Requirement already up-to-date: sagemaker in /opt/conda/lib/python3.7/site-packages (2.19.0)
Note: you may need to restart the kernel to use updated packages.


In [3]:
%%time
import sagemaker
from sagemaker import get_execution_role
from sagemaker.pytorch import PyTorch
from smexperiments.experiment import Experiment
from smexperiments.trial import Trial
import boto3
from time import gmtime, strftime

role = get_execution_role() # provide a pre-existing role ARN as an alternative to creating a new role
print(f'SageMaker Execution Role:{role}')

session = boto3.session.Session()

SageMaker Execution Role:arn:aws:iam::143656149352:role/service-role/AmazonSageMaker-ExecutionRole-20200526T075882
CPU times: user 647 ms, sys: 95.7 ms, total: 743 ms
Wall time: 902 ms


## 훈련 스크립트 준비

이 데모에서 사용할 예제 훈련 스크립트를 보려면 다음 셀을 실행하세요. 이것은 MNIST 데이터셋을 사용하는 PyTorch 1.6 훈련 스크립트입니다.

스크립트에 모델 병렬 학습을 구성하는 `SMP` 특정 오퍼레이션 및 데코레이터가 포함되어 있음을 알 수 있습니다. 스크립트에 사용된 SMP 함수 및 유형에 대한 자세한 내용은 훈련 스크립트 주석을 참조하세요.

In [6]:
%%writefile utils/pt_mnist.py

# Future
from __future__ import print_function

# Standard Library
import os, time
import argparse
import math
import random

# Third Party
import numpy as np
import torch
import torch.nn as nn
import torch.nn.functional as F
import torch.optim as optim
from torch.cuda.amp import autocast
from torch.optim.lr_scheduler import StepLR
from torchnet.dataset import SplitDataset
from torchvision import datasets, transforms

# First Party
import smdistributed.modelparallel.torch as smp

# SM Distributed: import scaler from smdistributed.modelparallel.torch.amp, instead of torch.cuda.amp

# Make cudnn deterministic in order to get the same losses across runs.
# The following two lines can be removed if they cause a performance impact.
# For more details, see:
# https://pytorch.org/docs/stable/notes/randomness.html#cudnn
torch.backends.cudnn.deterministic = True
torch.backends.cudnn.benchmark = False


def aws_s3_sync(source, destination):
    
    """aws s3 sync in quiet mode and time profile"""
    import time, subprocess
    cmd = ["aws", "s3", "sync", "--quiet", source, destination]
    print(f"Syncing files from {source} to {destination}")
    start_time = time.time()
    p = subprocess.Popen(cmd, stdout=subprocess.PIPE, stderr=subprocess.PIPE)
    p.wait()
    end_time = time.time()
    print("Time Taken to Sync: ", (end_time-start_time))
    return

def sync_local_checkpoints_to_s3(local_path="/opt/ml/checkpoints", s3_path=os.path.dirname(os.path.dirname(os.getenv('SM_MODULE_DIR', '')))+'/checkpoints'):
    
    """ sample function to sync checkpoints from local path to s3 """

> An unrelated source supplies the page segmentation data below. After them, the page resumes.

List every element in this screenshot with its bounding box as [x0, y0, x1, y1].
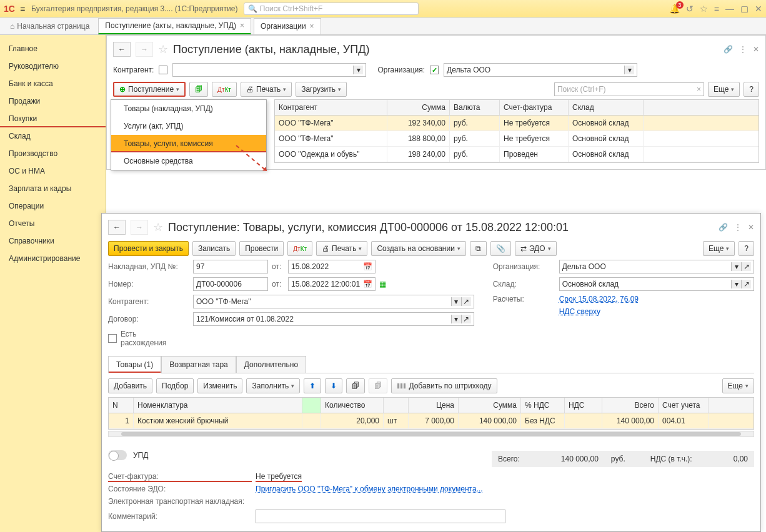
tab-close-icon[interactable]: ×	[240, 21, 244, 30]
calc-link[interactable]: Срок 15.08.2022, 76.09	[559, 295, 639, 303]
favorite-icon[interactable]: ☆	[700, 4, 708, 14]
tab-receipts[interactable]: Поступление (акты, накладные, УПД) ×	[98, 18, 251, 34]
col-warehouse[interactable]: Склад	[569, 100, 644, 115]
nav-forward-button[interactable]: →	[131, 220, 148, 235]
contract-input[interactable]: 121/Комиссия от 01.08.2022 ▾ ↗	[193, 312, 474, 326]
col-currency[interactable]: Валюта	[450, 100, 500, 115]
nav-back-button[interactable]: ←	[113, 42, 131, 57]
add-receipt-button[interactable]: ⊕ Поступление ▾	[113, 82, 186, 97]
add-item-button[interactable]: Добавить	[108, 378, 152, 393]
grid-row[interactable]: ООО "ТФ-Мега" 188 800,00 руб. Не требует…	[275, 131, 759, 147]
sidebar-item-reports[interactable]: Отчеты	[0, 215, 106, 232]
more-button[interactable]: Еще ▾	[703, 241, 735, 256]
link-icon[interactable]: 🔗	[724, 45, 733, 54]
col-price[interactable]: Цена	[409, 398, 459, 413]
sidebar-item-main[interactable]: Главное	[0, 40, 106, 57]
attach-button[interactable]: 📎	[490, 241, 511, 256]
dropdown-icon[interactable]: ▾	[731, 262, 741, 271]
horizontal-scrollbar[interactable]	[108, 431, 754, 437]
relations-button[interactable]: ⧉	[470, 241, 487, 256]
move-down-button[interactable]: ⬇	[325, 378, 342, 393]
sidebar-item-sales[interactable]: Продажи	[0, 92, 106, 110]
counterparty-filter-checkbox[interactable]	[159, 66, 167, 74]
move-up-button[interactable]: ⬆	[304, 378, 321, 393]
counterparty-input[interactable]: ООО "ТФ-Мега" ▾ ↗	[193, 295, 474, 308]
notification-icon[interactable]: 🔔	[669, 4, 680, 14]
grid-row[interactable]: ООО "ТФ-Мега" 192 340,00 руб. Не требует…	[275, 116, 759, 131]
more-button[interactable]: Еще ▾	[708, 82, 740, 97]
sidebar-item-bank[interactable]: Банк и касса	[0, 75, 106, 92]
invoice-no-input[interactable]: 97	[193, 260, 268, 273]
help-button[interactable]: ?	[739, 241, 754, 256]
edo-invite-link[interactable]: Пригласить ООО "ТФ-Мега" к обмену электр…	[256, 485, 483, 493]
post-and-close-button[interactable]: Провести и закрыть	[108, 241, 189, 256]
col-unit[interactable]	[384, 398, 409, 413]
open-icon[interactable]: ↗	[461, 297, 471, 306]
menu-icon[interactable]: ≡	[20, 4, 25, 14]
sidebar-item-purchases[interactable]: Покупки	[0, 110, 106, 127]
menu-item-fixed-assets[interactable]: Основные средства	[111, 152, 266, 170]
sidebar-item-warehouse[interactable]: Склад	[0, 127, 106, 145]
col-counterparty[interactable]: Контрагент	[275, 100, 387, 115]
paste-rows-button[interactable]: 🗐	[369, 378, 387, 393]
grid-row[interactable]: ООО "Одежда и обувь" 198 240,00 руб. Про…	[275, 147, 759, 162]
nav-back-button[interactable]: ←	[108, 220, 126, 235]
calendar-icon[interactable]: 📅	[363, 280, 372, 288]
col-nomenclature[interactable]: Номенклатура	[134, 398, 302, 413]
minimize-icon[interactable]: —	[725, 4, 734, 14]
vat-link[interactable]: НДС сверху	[559, 307, 600, 316]
col-vat-rate[interactable]: % НДС	[521, 398, 565, 413]
menu-item-services[interactable]: Услуги (акт, УПД)	[111, 117, 266, 135]
number-date-input[interactable]: 15.08.2022 12:00:01 📅	[288, 277, 376, 291]
fill-button[interactable]: Заполнить ▾	[246, 378, 300, 393]
more-icon[interactable]: ⋮	[734, 223, 742, 232]
nav-forward-button[interactable]: →	[136, 42, 153, 57]
dropdown-icon[interactable]: ▾	[624, 66, 634, 74]
edo-button[interactable]: ⇄ ЭДО ▾	[515, 241, 557, 256]
tab-goods[interactable]: Товары (1)	[108, 356, 161, 373]
org-filter-input[interactable]: Дельта ООО ▾	[444, 63, 637, 77]
col-account[interactable]: Счет учета	[659, 398, 709, 413]
dropdown-icon[interactable]: ▾	[451, 315, 461, 323]
help-button[interactable]: ?	[744, 82, 759, 97]
sidebar-item-catalogs[interactable]: Справочники	[0, 232, 106, 250]
open-icon[interactable]: ↗	[741, 262, 751, 271]
dtkt-button[interactable]: ДтКт	[212, 82, 237, 97]
more-icon[interactable]: ⋮	[739, 45, 747, 54]
invoice-date-input[interactable]: 15.08.2022 📅	[288, 260, 376, 273]
number-input[interactable]: ДТ00-000006	[193, 277, 268, 291]
sidebar-item-production[interactable]: Производство	[0, 145, 106, 162]
sidebar-item-operations[interactable]: Операции	[0, 197, 106, 215]
create-based-button[interactable]: Создать на основании ▾	[371, 241, 466, 256]
print-button[interactable]: 🖨 Печать ▾	[316, 241, 367, 256]
favorite-star-icon[interactable]: ☆	[158, 42, 168, 56]
col-sum[interactable]: Сумма	[459, 398, 521, 413]
open-icon[interactable]: ↗	[741, 280, 751, 288]
upd-toggle[interactable]	[108, 450, 127, 460]
col-qty[interactable]: Количество	[321, 398, 384, 413]
list-search-input[interactable]: Поиск (Ctrl+F) ×	[554, 82, 704, 96]
history-icon[interactable]: ↺	[686, 4, 694, 14]
tab-additional[interactable]: Дополнительно	[236, 356, 306, 373]
barcode-button[interactable]: ⦀⦀⦀ Добавить по штрихкоду	[391, 378, 497, 393]
save-button[interactable]: Записать	[192, 241, 236, 256]
sidebar-item-payroll[interactable]: Зарплата и кадры	[0, 180, 106, 197]
link-icon[interactable]: 🔗	[719, 223, 728, 232]
open-icon[interactable]: ↗	[461, 315, 471, 323]
close-panel-icon[interactable]: ✕	[748, 223, 754, 232]
warehouse-input[interactable]: Основной склад ▾ ↗	[559, 277, 754, 291]
global-search[interactable]: 🔍 Поиск Ctrl+Shift+F	[244, 2, 419, 15]
close-panel-icon[interactable]: ✕	[753, 45, 759, 54]
dropdown-icon[interactable]: ▾	[731, 280, 741, 288]
col-vat[interactable]: НДС	[565, 398, 602, 413]
tab-returnable[interactable]: Возвратная тара	[161, 356, 236, 373]
calendar-icon[interactable]: 📅	[363, 262, 372, 271]
sidebar-item-admin[interactable]: Администрирование	[0, 250, 106, 267]
tab-close-icon[interactable]: ×	[310, 22, 314, 31]
col-n[interactable]: N	[109, 398, 134, 413]
org-input[interactable]: Дельта ООО ▾ ↗	[559, 260, 754, 273]
edit-button[interactable]: Изменить	[197, 378, 242, 393]
discrepancy-checkbox[interactable]	[108, 334, 117, 343]
org-filter-checkbox[interactable]	[430, 66, 439, 74]
col-invoice[interactable]: Счет-фактура	[500, 100, 569, 115]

    import boto3, botocore
    #check if local path exists
    if not os.path.exists(local_path):
        raise RuntimeError("Provided local path {local_path} does not exist. Please check")

    #check if s3 bucket exists
    s3 = boto3.resource('s3')
    if 's3://' not in s3_path:
        raise ValueError("Provided s3 path {s3_path} is not valid. Please check")

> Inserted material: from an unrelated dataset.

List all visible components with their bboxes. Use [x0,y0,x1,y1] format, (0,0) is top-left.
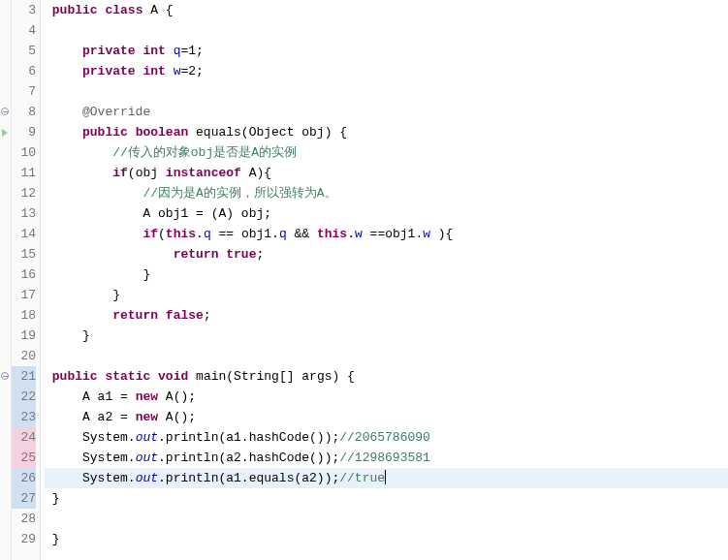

    s3_bucket = s3_path.replace('s3://','').split('/')[0]
    print(f"S3 Bucket: {s3_bucket}")
    try:
        s3.meta.client.head_bucket(Bucket=s3_bucket)
    except botocore.exceptions.ClientError as e:
        error_code = e.response['Error']['Code']
        if error_code == '404':
            raise RuntimeError('S3 bucket does not exist. Please check')
    aws_s3_sync(local_path, s3_path)
    return

def sync_s3_checkpoints_to_local(local_path="/opt/ml/checkpoints", s3_path=os.path.dirname(os.path.dirname(os.getenv('SM_MODULE_DIR', '')))+'/checkpoints'):
    
    """ sample function to sync checkpoints from s3 to local path """

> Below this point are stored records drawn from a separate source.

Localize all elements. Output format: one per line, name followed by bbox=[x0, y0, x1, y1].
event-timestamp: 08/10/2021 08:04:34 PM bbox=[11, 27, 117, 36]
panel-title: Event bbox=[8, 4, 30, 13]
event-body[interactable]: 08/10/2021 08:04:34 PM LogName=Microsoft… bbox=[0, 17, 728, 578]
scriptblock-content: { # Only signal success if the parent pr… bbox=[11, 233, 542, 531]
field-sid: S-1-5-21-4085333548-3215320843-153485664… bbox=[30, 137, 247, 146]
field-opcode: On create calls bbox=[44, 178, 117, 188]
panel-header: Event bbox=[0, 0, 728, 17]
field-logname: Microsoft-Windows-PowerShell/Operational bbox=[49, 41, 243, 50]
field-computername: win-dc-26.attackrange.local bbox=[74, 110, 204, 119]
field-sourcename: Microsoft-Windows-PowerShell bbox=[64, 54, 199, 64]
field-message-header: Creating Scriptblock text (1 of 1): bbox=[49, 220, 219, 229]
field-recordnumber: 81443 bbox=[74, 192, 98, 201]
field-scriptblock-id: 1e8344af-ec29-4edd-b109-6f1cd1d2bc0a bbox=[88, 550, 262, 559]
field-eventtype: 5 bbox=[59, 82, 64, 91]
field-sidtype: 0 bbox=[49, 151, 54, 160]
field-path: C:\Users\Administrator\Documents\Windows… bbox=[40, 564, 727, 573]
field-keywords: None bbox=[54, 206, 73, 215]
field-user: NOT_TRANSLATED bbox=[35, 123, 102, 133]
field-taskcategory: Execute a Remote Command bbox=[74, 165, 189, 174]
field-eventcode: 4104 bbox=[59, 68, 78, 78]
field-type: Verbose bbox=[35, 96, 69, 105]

    import boto3, botocore
    #creat if local path does not exists
    if not os.path.exists(local_path):
        print(f"Provided local path {local_path} does not exist. Creating...")
        try:
            os.makedirs(local_path)
        except Exception as e:
            raise RuntimeError(f"failed to create {local_path}")

    #check if s3 bucket exists
    s3 = boto3.resource('s3')
    if 's3://' not in s3_path:
        raise ValueError("Provided s3 path {s3_path} is not valid. Please check")

    s3_bucket = s3_path.replace('s3://','').split('/')[0]
    print(f"S3 Bucket: {s3_bucket}")
    try:
        s3.meta.client.head_bucket(Bucket=s3_bucket)
    except botocore.exceptions.ClientError as e:
        error_code = e.response['Error']['Code']
        if error_code == '404':
            raise RuntimeError('S3 bucket does not exist. Please check')
    aws_s3_sync(s3_path, local_path)
    return

class Net1(nn.Module):
    def __init__(self):
        super(Net1, self).__init__()
        self.conv1 = nn.Conv2d(1, 32, 3, 1)
        self.conv2 = nn.Conv2d(32, 64, 3, 1)

    def forward(self, x):
        x = self.conv1(x)
        x = F.relu(x)
        x = self.conv2(x)
        x = F.relu(x)
        x = F.max_pool2d(x, 2)
        x = torch.flatten(x, 1)
        return x


class Net2(nn.Module):
    def __init__(self):
        super(Net2, self).__init__()
        self.fc1 = nn.Linear(9216, 128)
        self.fc2 = nn.Linear(128, 10)

    def forward(self, x):
        x = self.fc1(x)
        x = F.relu(x)
        x = self.fc2(x)
        output = F.log_softmax(x, 1)
        return output


class GroupedNet(nn.Module):
    def __init__(self):
        super(GroupedNet, self).__init__()
        self.net1 = Net1()
        self.net2 = Net2()

    def forward(self, x):
        x = self.net1(x)
        x = self.net2(x)
        return x


# SM Distributed: Define smp.step. Return any tensors needed outside.
@smp.step
def train_step(model, scaler, data, target):
    with autocast(1 > 0):
        output = model(data)

    loss = F.nll_loss(output, target, reduction="mean")

    scaled_loss = loss
    model.backward(scaled_loss)
    return output, loss


def train(model, scaler, device, train_loader, optimizer, epoch):
    model.train()
    for batch_idx, (data, target) in enumerate(train_loader):
        # SM Distributed: Move input tensors to the GPU ID used by the current process,
        # based on the set_device call.
        data, target = data.to(device), target.to(device)
        optimizer.zero_grad()
        # Return value, loss_mb is a StepOutput object
        _, loss_mb = train_step(model, scaler, data, target)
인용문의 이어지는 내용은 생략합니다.